India: Remittances return, but from rural to urban

  • An early pickup in economic activity and rise in reverse remittances from rural to urban have led to revival in domestic remittances in May 20 after a near total collapse in Mar 20 and Apr 20.
  • India’s dominant players such as Fino Payments Bank, Spice Digital, Eko Financial Services and PayPoint are reporting a 35-50% recovery in business in the first two weeks of May 20 against 90% fall in Mar 20 and Apr 20. More importantly, it is a reversal in trend.
  • With economic activities in urban India coming to a grinding halt since the lockdown, some players are seeing a reversal in remittance flows. Rural markets, which typically were receivers of remittances, are now turning into providers for the stranded migrant populace in the cities.
  • “Prior to Covid-19, we were doing remittances worth INR45bn every month that had come to a near standstill post lockdown, but has now recovered to a run rate of INR 20bn. Hopefully this will pick up further,” said Rishi Gupta, CEO, Fino Payments Bank. “We are seeing that many of migrant workers are trying to find employment options closer to home and in their home state, though these are still early days.”

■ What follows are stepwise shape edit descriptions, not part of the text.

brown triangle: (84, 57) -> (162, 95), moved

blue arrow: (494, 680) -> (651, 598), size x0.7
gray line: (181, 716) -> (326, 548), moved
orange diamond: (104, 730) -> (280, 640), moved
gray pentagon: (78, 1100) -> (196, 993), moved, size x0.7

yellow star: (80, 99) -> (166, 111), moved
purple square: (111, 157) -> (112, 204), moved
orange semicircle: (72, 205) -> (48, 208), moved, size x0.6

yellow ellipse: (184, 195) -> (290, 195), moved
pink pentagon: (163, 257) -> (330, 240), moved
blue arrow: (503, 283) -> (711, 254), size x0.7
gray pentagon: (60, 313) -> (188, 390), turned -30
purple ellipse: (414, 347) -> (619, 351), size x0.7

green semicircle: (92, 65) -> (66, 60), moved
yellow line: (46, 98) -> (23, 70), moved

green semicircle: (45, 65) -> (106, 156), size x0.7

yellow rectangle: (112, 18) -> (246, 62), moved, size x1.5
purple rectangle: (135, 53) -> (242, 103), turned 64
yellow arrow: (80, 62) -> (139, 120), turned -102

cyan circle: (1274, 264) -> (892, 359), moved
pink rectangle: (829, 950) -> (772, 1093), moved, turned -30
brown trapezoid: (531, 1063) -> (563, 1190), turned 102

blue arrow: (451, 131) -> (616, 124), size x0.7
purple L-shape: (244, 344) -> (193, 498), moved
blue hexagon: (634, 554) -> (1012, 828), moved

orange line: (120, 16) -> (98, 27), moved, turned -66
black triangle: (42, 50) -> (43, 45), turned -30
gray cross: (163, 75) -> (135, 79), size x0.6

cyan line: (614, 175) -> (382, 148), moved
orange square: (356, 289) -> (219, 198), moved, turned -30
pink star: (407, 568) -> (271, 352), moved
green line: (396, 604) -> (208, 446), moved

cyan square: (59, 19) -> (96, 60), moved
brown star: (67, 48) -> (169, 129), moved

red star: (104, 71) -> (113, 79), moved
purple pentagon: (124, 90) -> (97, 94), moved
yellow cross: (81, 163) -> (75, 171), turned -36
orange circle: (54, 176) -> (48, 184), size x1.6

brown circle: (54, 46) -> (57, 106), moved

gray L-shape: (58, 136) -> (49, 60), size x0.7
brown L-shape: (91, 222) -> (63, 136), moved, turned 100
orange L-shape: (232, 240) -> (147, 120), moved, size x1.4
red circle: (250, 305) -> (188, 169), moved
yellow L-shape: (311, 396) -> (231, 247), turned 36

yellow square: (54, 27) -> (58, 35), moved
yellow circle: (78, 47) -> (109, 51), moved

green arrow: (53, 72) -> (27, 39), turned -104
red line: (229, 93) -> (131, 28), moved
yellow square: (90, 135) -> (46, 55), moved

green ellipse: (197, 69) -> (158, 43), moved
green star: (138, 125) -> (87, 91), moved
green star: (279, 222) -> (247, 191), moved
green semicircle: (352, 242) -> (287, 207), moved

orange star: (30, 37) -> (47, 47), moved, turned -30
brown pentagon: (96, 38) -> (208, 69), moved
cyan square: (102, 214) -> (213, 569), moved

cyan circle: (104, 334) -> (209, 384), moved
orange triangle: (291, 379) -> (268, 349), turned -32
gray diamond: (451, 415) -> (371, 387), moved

  • There are predominantly six major corridors in India from where large chunk of remittances originate – Delhi, Mumbai, Indore, Rajasthan and Gujarat – with the states of Bihar, Madhya Pradesh, Rajasthan and Uttar Pradesh, known as the BIMARU belt, being the largest receivers of these inflows.
  • The areas that saw a rise of 60% in outward transactions are the southern states least affected by the virus. The northern parts of the country have recovered about 40-50%, while states like Maharashtra and Gujarat have been worst hit with a 70% dip in business.